Take the material below from its first line through the line containing "Image resolution: width=1002" and, please, write those lines again exactly.

◆ ◆ ◆ ◆

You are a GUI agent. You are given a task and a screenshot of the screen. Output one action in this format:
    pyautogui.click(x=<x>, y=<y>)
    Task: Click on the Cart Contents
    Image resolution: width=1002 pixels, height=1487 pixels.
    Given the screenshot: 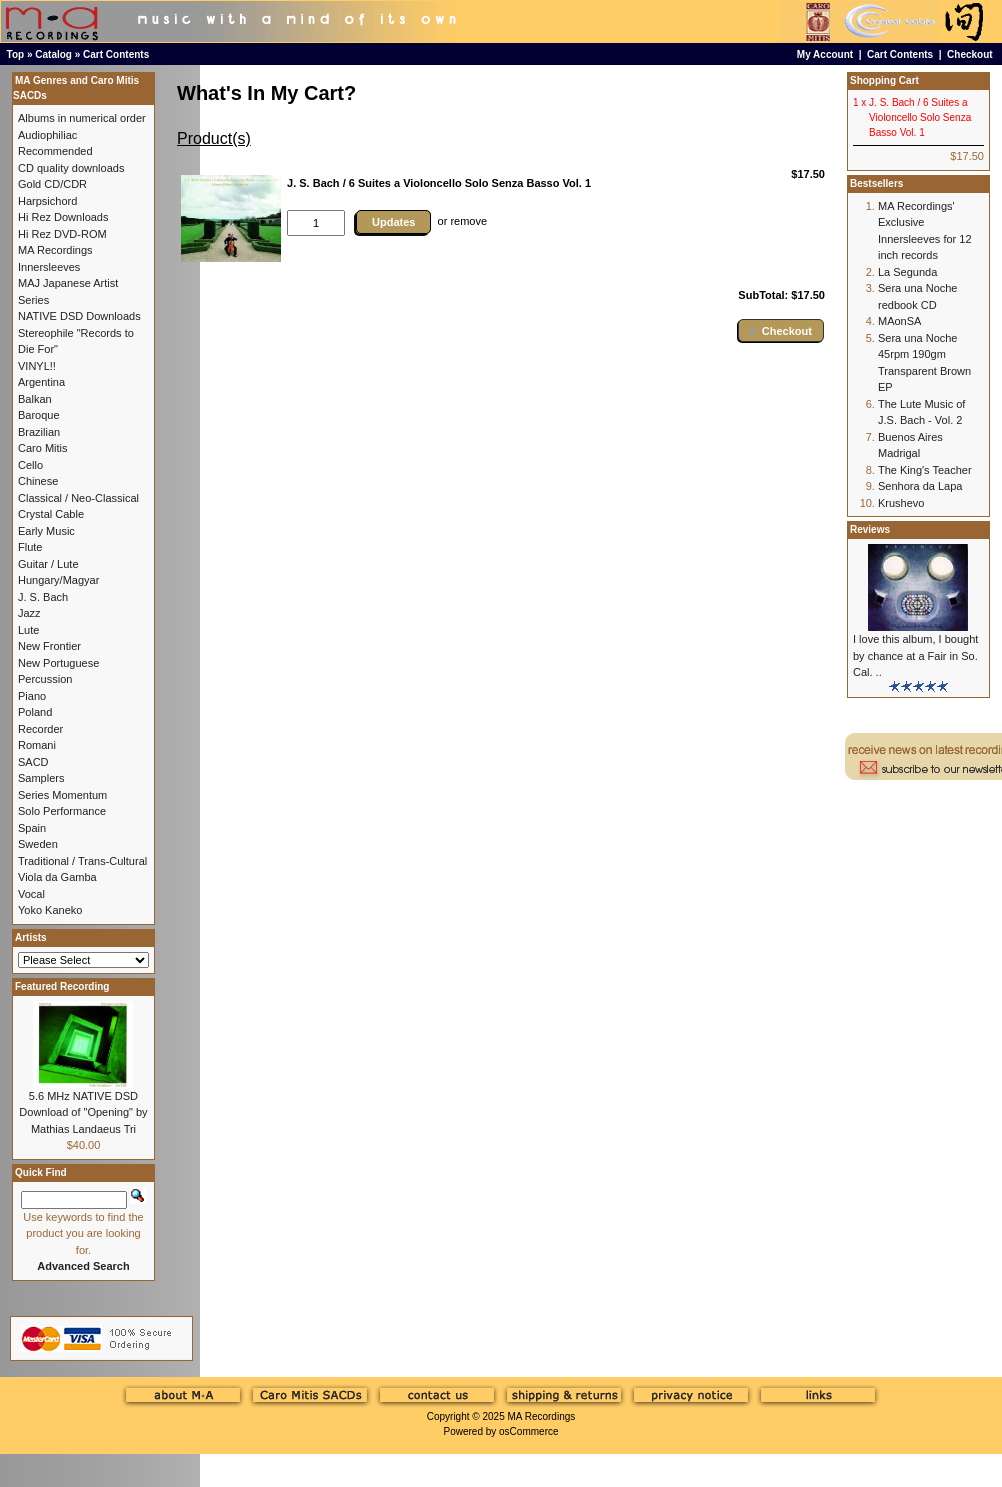 What is the action you would take?
    pyautogui.click(x=116, y=54)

◆ ◆ ◆ ◆

**Task solution**
You are a GUI agent. You are given a task and a screenshot of the screen. Output one action in this format:
    pyautogui.click(x=<x>, y=<y>)
    Task: Click on the Cart Contents
    Image resolution: width=1002 pixels, height=1487 pixels.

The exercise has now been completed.